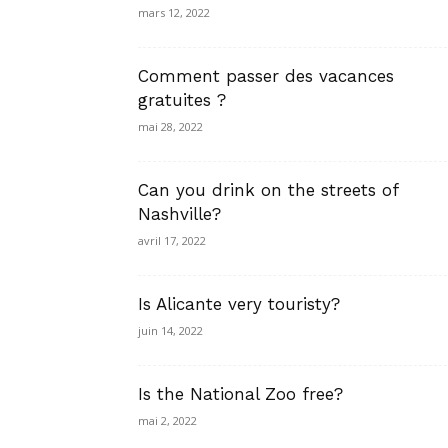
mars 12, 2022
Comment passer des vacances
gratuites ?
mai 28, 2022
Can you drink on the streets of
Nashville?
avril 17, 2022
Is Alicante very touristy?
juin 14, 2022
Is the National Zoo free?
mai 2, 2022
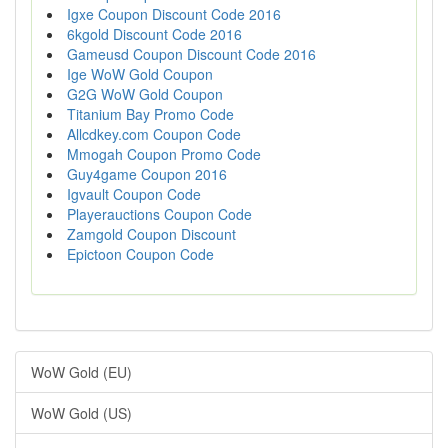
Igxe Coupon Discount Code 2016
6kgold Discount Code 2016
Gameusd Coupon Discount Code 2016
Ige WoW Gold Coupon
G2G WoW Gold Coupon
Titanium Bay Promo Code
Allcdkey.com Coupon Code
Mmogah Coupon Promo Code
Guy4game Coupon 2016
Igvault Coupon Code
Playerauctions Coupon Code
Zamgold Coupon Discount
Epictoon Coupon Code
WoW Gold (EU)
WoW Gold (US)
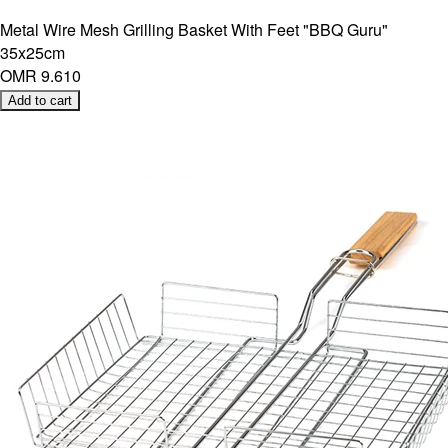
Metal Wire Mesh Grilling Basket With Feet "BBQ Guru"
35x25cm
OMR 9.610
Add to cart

---

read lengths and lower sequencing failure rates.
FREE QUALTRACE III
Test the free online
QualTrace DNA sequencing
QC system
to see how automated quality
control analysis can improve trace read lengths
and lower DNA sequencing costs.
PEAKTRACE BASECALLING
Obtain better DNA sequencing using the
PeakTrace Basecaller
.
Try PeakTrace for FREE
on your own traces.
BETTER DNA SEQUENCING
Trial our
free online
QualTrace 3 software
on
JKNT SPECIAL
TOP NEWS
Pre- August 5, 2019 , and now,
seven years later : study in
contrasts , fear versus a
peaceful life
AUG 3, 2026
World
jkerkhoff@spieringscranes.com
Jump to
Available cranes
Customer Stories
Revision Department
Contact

* * *

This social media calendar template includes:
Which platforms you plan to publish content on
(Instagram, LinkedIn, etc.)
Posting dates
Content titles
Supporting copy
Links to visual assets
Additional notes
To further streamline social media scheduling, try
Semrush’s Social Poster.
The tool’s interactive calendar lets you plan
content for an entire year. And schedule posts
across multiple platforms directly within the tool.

▶ _ABOUT THIS TASK_
Copy verbatim, from the listing above, each line from the one containing "Which platforms you" down to the one containing "across multiple platforms", inclusive.

▶ _ANSWER TO THIS PROBLEM_
Which platforms you plan to publish content on
(Instagram, LinkedIn, etc.)
Posting dates
Content titles
Supporting copy
Links to visual assets
Additional notes
To further streamline social media scheduling, try
Semrush’s Social Poster.
The tool’s interactive calendar lets you plan
content for an entire year. And schedule posts
across multiple platforms directly within the tool.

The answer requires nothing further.